(Bounding box prediction data)
↓
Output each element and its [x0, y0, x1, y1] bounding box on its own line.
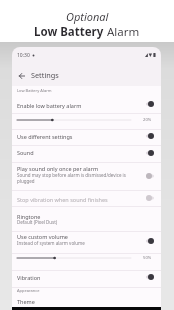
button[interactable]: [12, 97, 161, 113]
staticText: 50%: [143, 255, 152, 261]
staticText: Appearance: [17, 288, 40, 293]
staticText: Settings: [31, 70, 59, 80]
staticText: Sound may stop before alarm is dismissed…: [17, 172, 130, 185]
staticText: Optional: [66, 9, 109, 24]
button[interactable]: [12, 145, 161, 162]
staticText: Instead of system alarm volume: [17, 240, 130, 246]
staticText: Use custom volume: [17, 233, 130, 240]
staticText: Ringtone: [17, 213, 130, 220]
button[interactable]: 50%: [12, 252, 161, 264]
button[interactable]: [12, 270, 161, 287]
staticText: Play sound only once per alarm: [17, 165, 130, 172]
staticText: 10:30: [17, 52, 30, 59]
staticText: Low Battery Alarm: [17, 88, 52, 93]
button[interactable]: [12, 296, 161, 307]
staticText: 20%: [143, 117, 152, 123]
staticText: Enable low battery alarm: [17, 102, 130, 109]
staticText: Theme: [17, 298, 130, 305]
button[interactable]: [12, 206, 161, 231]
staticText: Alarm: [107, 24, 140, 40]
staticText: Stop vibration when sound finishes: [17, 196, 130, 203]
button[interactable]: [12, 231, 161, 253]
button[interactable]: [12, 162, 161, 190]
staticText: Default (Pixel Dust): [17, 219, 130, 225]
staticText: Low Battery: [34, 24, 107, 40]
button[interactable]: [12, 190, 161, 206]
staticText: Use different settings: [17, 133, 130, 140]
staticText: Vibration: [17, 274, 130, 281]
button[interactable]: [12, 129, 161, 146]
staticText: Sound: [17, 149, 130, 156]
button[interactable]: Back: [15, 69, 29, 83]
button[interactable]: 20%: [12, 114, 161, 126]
↑
### ABOUT THIS EXERCISE:
Set down the data above word for word, leaving every picture out.

### YOUR RESPONSE:
Output each element and its [x0, y0, x1, y1] bounding box on its own line.
button[interactable]: [12, 97, 161, 113]
staticText: 50%: [143, 255, 152, 261]
staticText: Appearance: [17, 288, 40, 293]
staticText: Settings: [31, 70, 59, 80]
staticText: Sound may stop before alarm is dismissed…: [17, 172, 130, 185]
staticText: Optional: [66, 9, 109, 24]
button[interactable]: [12, 145, 161, 162]
staticText: Instead of system alarm volume: [17, 240, 130, 246]
staticText: Use custom volume: [17, 233, 130, 240]
staticText: Ringtone: [17, 213, 130, 220]
button[interactable]: 50%: [12, 252, 161, 264]
button[interactable]: [12, 270, 161, 287]
staticText: Play sound only once per alarm: [17, 165, 130, 172]
staticText: 10:30: [17, 52, 30, 59]
staticText: Low Battery Alarm: [17, 88, 52, 93]
button[interactable]: [12, 296, 161, 307]
staticText: 20%: [143, 117, 152, 123]
staticText: Enable low battery alarm: [17, 102, 130, 109]
staticText: Theme: [17, 298, 130, 305]
button[interactable]: [12, 206, 161, 231]
staticText: Alarm: [107, 24, 140, 40]
staticText: Stop vibration when sound finishes: [17, 196, 130, 203]
button[interactable]: [12, 231, 161, 253]
button[interactable]: [12, 162, 161, 190]
staticText: Default (Pixel Dust): [17, 219, 130, 225]
staticText: Low Battery: [34, 24, 107, 40]
button[interactable]: [12, 190, 161, 206]
staticText: Use different settings: [17, 133, 130, 140]
staticText: Vibration: [17, 274, 130, 281]
button[interactable]: [12, 129, 161, 146]
staticText: Sound: [17, 149, 130, 156]
button[interactable]: Back: [15, 69, 29, 83]
button[interactable]: 20%: [12, 114, 161, 126]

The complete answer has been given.